Evelyn Nwaeze always had the idea for a book in mind and attempted to write it 10 years ago, however, it was put on the shelf for a few years before she revisited the idea.
Reflections: Pain in the Tunnel is a true story about overcoming past grief and trauma with an undertone of resilience. The book covers the stages of healing and is written in retrospect.
“It’s my first book and it’s quite personal to me. It’s about the struggle of two orphans; it captures their journey as they walk through life trying to navigate life on their own in the hope of a better day,” said Nwaeze. “We’ve been fortunate enough that recently we were number six on Amazon based on new releases in our genre of grief and pain. That was really nice.”
Nwaeze has received positive feedback from people who can relate to the narrator in the book and isn’t opposed to the idea of doing some motivational speaking.
“I’m really delighted and excited. There is a community out there and I didn’t quite know,” she said. “The story can actually motivate people, not just in grief but in general. You do not have to give up in any situation, you don’t have to let yourself down if things aren’t going well. You have the power to pick yourself up, dust yourself off and start moving.”
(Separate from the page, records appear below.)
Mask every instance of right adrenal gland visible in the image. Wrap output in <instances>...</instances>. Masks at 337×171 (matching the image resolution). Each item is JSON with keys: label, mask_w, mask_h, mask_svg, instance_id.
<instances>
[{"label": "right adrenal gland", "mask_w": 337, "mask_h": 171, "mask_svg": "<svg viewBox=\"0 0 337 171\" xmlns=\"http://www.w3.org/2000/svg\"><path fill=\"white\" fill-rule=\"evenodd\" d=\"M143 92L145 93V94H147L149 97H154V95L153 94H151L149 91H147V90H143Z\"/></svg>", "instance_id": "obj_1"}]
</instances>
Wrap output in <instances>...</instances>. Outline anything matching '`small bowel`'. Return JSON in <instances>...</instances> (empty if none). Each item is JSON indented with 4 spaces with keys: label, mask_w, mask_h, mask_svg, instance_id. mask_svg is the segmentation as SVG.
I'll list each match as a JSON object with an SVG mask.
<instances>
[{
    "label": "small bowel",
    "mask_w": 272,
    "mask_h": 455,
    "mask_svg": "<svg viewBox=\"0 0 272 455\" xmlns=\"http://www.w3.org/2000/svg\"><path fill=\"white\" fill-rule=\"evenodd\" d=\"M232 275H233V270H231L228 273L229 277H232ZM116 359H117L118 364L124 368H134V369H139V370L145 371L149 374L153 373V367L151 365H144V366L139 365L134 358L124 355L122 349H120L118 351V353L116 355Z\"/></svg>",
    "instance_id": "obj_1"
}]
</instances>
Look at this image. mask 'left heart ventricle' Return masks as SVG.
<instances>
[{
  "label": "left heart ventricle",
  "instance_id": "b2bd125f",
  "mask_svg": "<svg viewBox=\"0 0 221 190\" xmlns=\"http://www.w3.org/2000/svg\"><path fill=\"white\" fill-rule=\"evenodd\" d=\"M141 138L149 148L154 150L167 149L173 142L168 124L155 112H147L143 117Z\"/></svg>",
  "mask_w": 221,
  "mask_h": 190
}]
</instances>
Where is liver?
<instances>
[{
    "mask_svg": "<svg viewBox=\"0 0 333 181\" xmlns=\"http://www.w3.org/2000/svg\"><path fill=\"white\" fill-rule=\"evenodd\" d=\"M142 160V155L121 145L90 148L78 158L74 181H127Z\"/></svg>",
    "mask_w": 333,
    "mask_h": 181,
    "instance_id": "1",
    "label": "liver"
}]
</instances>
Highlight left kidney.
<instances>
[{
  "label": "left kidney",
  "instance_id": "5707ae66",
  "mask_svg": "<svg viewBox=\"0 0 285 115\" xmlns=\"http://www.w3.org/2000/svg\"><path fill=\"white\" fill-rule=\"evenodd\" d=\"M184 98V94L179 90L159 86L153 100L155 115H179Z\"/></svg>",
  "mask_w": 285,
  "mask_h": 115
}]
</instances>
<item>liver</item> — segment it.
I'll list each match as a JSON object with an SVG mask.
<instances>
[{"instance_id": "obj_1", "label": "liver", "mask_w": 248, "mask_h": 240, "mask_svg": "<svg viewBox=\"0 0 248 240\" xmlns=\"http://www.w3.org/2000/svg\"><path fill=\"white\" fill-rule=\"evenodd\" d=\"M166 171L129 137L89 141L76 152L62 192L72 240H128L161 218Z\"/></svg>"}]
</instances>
Nwaeze was born in Gaborone, Botswana, then moved to Zimbabwe when her parents were returning home. She moved to Dublin about the time she was ready to attend university. It was there she met and married her husband, Dr. Felix Nwaeze. Work opportunities brought the couple and their children to Canada in 2014 and eventually to Powell River in 2015.
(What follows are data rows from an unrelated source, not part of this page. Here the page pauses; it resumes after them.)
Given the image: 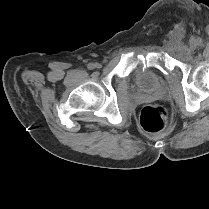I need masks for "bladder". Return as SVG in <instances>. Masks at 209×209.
Returning <instances> with one entry per match:
<instances>
[{"label":"bladder","instance_id":"31cf9c89","mask_svg":"<svg viewBox=\"0 0 209 209\" xmlns=\"http://www.w3.org/2000/svg\"><path fill=\"white\" fill-rule=\"evenodd\" d=\"M137 85L143 93L152 95L159 87V77L149 69L140 71L137 75Z\"/></svg>","mask_w":209,"mask_h":209}]
</instances>
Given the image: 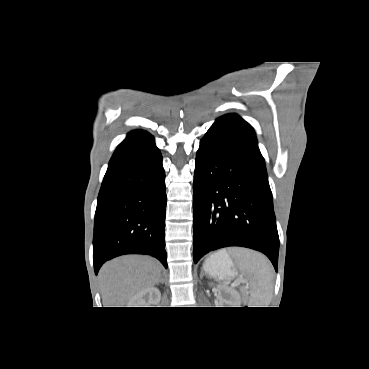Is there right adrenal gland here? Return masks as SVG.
<instances>
[{
    "label": "right adrenal gland",
    "instance_id": "2a0ac1e0",
    "mask_svg": "<svg viewBox=\"0 0 369 369\" xmlns=\"http://www.w3.org/2000/svg\"><path fill=\"white\" fill-rule=\"evenodd\" d=\"M159 282L162 283V284L164 283V280L162 278V275L160 276V279L158 280V282L156 284H159Z\"/></svg>",
    "mask_w": 369,
    "mask_h": 369
}]
</instances>
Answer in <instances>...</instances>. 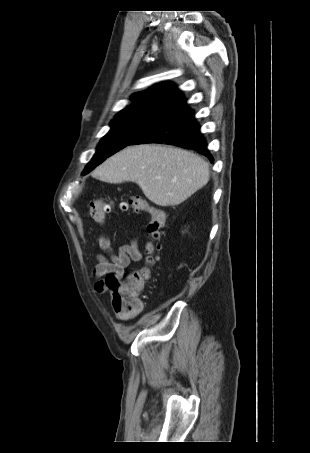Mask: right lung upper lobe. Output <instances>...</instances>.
Instances as JSON below:
<instances>
[{
	"mask_svg": "<svg viewBox=\"0 0 310 453\" xmlns=\"http://www.w3.org/2000/svg\"><path fill=\"white\" fill-rule=\"evenodd\" d=\"M183 93L170 82L155 85L148 90L132 95L134 100L120 111L118 116H150L159 117L174 104L184 99Z\"/></svg>",
	"mask_w": 310,
	"mask_h": 453,
	"instance_id": "obj_1",
	"label": "right lung upper lobe"
}]
</instances>
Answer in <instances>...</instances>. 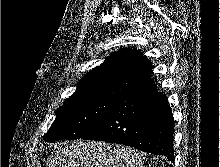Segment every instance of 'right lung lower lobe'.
Segmentation results:
<instances>
[{
	"mask_svg": "<svg viewBox=\"0 0 220 167\" xmlns=\"http://www.w3.org/2000/svg\"><path fill=\"white\" fill-rule=\"evenodd\" d=\"M174 121L167 97L152 83L116 97L84 140L118 143L174 161Z\"/></svg>",
	"mask_w": 220,
	"mask_h": 167,
	"instance_id": "98d812e1",
	"label": "right lung lower lobe"
}]
</instances>
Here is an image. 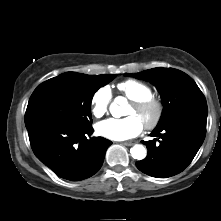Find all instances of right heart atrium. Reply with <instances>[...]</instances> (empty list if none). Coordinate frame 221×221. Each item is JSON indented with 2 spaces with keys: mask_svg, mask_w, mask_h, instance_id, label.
Instances as JSON below:
<instances>
[{
  "mask_svg": "<svg viewBox=\"0 0 221 221\" xmlns=\"http://www.w3.org/2000/svg\"><path fill=\"white\" fill-rule=\"evenodd\" d=\"M112 99V92L109 86H102L95 91L91 99V112L99 118L108 110V106Z\"/></svg>",
  "mask_w": 221,
  "mask_h": 221,
  "instance_id": "1",
  "label": "right heart atrium"
}]
</instances>
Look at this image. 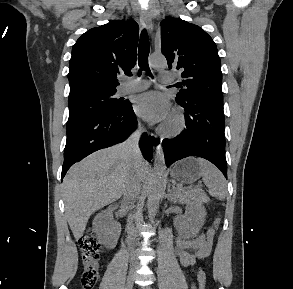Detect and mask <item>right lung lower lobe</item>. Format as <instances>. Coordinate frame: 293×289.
<instances>
[{"label": "right lung lower lobe", "instance_id": "98d812e1", "mask_svg": "<svg viewBox=\"0 0 293 289\" xmlns=\"http://www.w3.org/2000/svg\"><path fill=\"white\" fill-rule=\"evenodd\" d=\"M137 119L130 103L121 109L95 115L67 126V141L61 178L77 161L89 154L123 142L136 129ZM144 158L152 159L153 142L144 133L139 143Z\"/></svg>", "mask_w": 293, "mask_h": 289}]
</instances>
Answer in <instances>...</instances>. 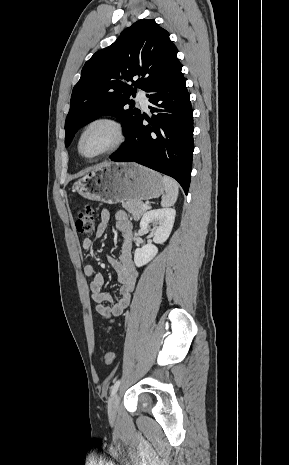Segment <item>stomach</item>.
<instances>
[{
  "label": "stomach",
  "instance_id": "0dacf381",
  "mask_svg": "<svg viewBox=\"0 0 289 465\" xmlns=\"http://www.w3.org/2000/svg\"><path fill=\"white\" fill-rule=\"evenodd\" d=\"M72 188L84 198L108 204L157 198L165 189L159 173L136 163L100 165Z\"/></svg>",
  "mask_w": 289,
  "mask_h": 465
}]
</instances>
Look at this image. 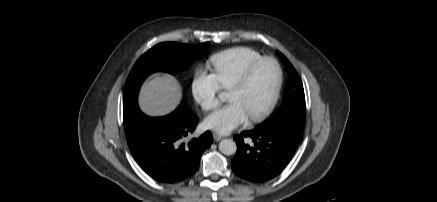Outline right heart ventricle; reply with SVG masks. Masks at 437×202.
Masks as SVG:
<instances>
[{
    "mask_svg": "<svg viewBox=\"0 0 437 202\" xmlns=\"http://www.w3.org/2000/svg\"><path fill=\"white\" fill-rule=\"evenodd\" d=\"M262 55L249 47H233L213 54L209 63L222 88L229 89L245 68Z\"/></svg>",
    "mask_w": 437,
    "mask_h": 202,
    "instance_id": "obj_1",
    "label": "right heart ventricle"
}]
</instances>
“There are a lot of things I’m thankful for in this beautiful city and the way it has embraced us,” said Nwaeze. “The slowness actually reminded me that this is how life is supposed to be instead of fast-paced all the time. You can actually take a slower pace and enjoy it still."
Nwaeze said they still call Dublin home, but are starting to use that reference for Powell River.
“This is where we are at and we love it here, we really do,” she added. “Everybody is super nice and super warm. We just embraced it and we liked that kind of safety. We’ve been very privileged that we are here and that we are safe.”
As soon as the first book was finished there were already new ideas and plans for the next project.
“I will definitely be writing more books because it’s something I did and I’ve always loved challenges,” said Nwaeze. “It wasn’t easy, there was a lot of mind block of, ‘Oh my goodness what am I doing?’ I’m also trying to use two time dimensions; one is in retrospect looking back and the other one is ongoing life and the lack of seeing the joy and going back to those reflections.”
Nwaeze joked that it was difficult, and she was overwhelmed, but after learning how to do it, she won’t be using two different time dimensions again.
“The nicest part of writing is when your thoughts are nicely flowing and you literally can hear them in your head as you are typing, you can see the person in your head,” she said. “That was a fun part; that was the nicest part of it.”